Tuesday, July 27, 2010

Wyoming - Part I

We all spent a couple of days at Paul's parents' house, then Paul and I disappeared for a couple of days on our own. We returned this afternoon for a couple more days here all together before we head back east. Or, rather, to the Midwest.

Wyoming is a state that produces coal, oil, and natural gas. But on our little side trip Paul and I saw large wind farms, a few hydroelectric dams, and some solar panels. It turns out that geothermal is an possibility here, too.

We stayed in Saratoga and drove through the Medicine Bow National Forest, pausing to hike a couple trails. At the end of the Lakes trail I added a little bit of the trek to Medicine Bow Peak in the Snowy Range but Paul made it much farther - probably to the summit itself.

It wasn't the altitude (my lungs, my legs) that did me in. It was more a combination of: the lack of visible path, loose rock to climb over, smooth snow face to cross, knowledge that every foot I climbed up I'd have to climb back down, and a complete lack of conviction for why I should put myself through all that in the first place. Besides, I was equipped for an "easy hike" with running shoes, khaki shorts, and a t-shirt. No water, no climbing gear, no experience.

Where I stood on top of a boulder over-looking a series of crystal clear lakes stair-stepping down in altitude below me, the view was incredible. I was content.

Soaking my feet in the hot springs later that night soothed both my physical reminders of the hike and my emotional distress over a day of sliding around hairpin turns up and down mountains on a single track dirt road. As the passenger.

Wyoming Highway 130, a paved "Scenic Byway," crosses Medicine Bow National Forest but is only open from late spring or early summer until October. Sometimes the road opens for the season in JULY. We saw lots of snow along the road in addition to at higher reaches on our hike but were quite comfortable in our summer attire. All road markers, signs, and reflectors were topped by tall sticks to mark the way for snow plows.

On our way back through the forest we decided to take a less well-traveled dirt road. We made it safely, and that's about enough said about the trip. More later.

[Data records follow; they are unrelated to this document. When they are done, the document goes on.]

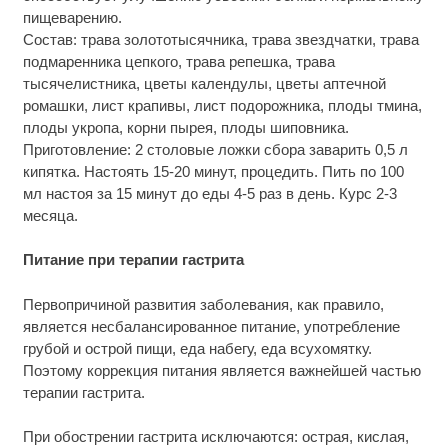
пищеварению.
Состав: трава золототысячника, трава звездчатки, трава
подмаренника цепкого, трава репешка, трава
тысячелистника, цветы календулы, цветы аптечной
ромашки, лист крапивы, лист подорожника, плоды тмина,
плоды укропа, корни пырея, плоды шиповника.
Приготовление: 2 столовые ложки сбора заварить 0,5 л
кипятка. Настоять 15-20 минут, процедить. Пить по 100
мл настоя за 15 минут до еды 4-5 раз в день. Курс 2-3
месяца.
Питание при терапии гастрита
Первопричиной развития заболевания, как правило,
является несбалансированное питание, употребление
грубой и острой пищи, еда набегу, еда всухомятку.
Поэтому коррекция питания является важнейшей частью
терапии гастрита.
При обострении гастрита исключаются: острая, кислая,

Note: I'm in the first photo and took the second. (Look for my blue shirt.) Paul took the first photo about halfway back to the car park along the Lakes trail. I took the second photo after scrambling back down from Medicine Bow Summit, in the pass between Medicine Bow and SugarLoaf peaks.


RobMonroe said...

Wow! Jut, wow! Very cool, for both of you!

Sarahlynn said...

We had a blast, and it was definitely not a trek we could have made with the kids!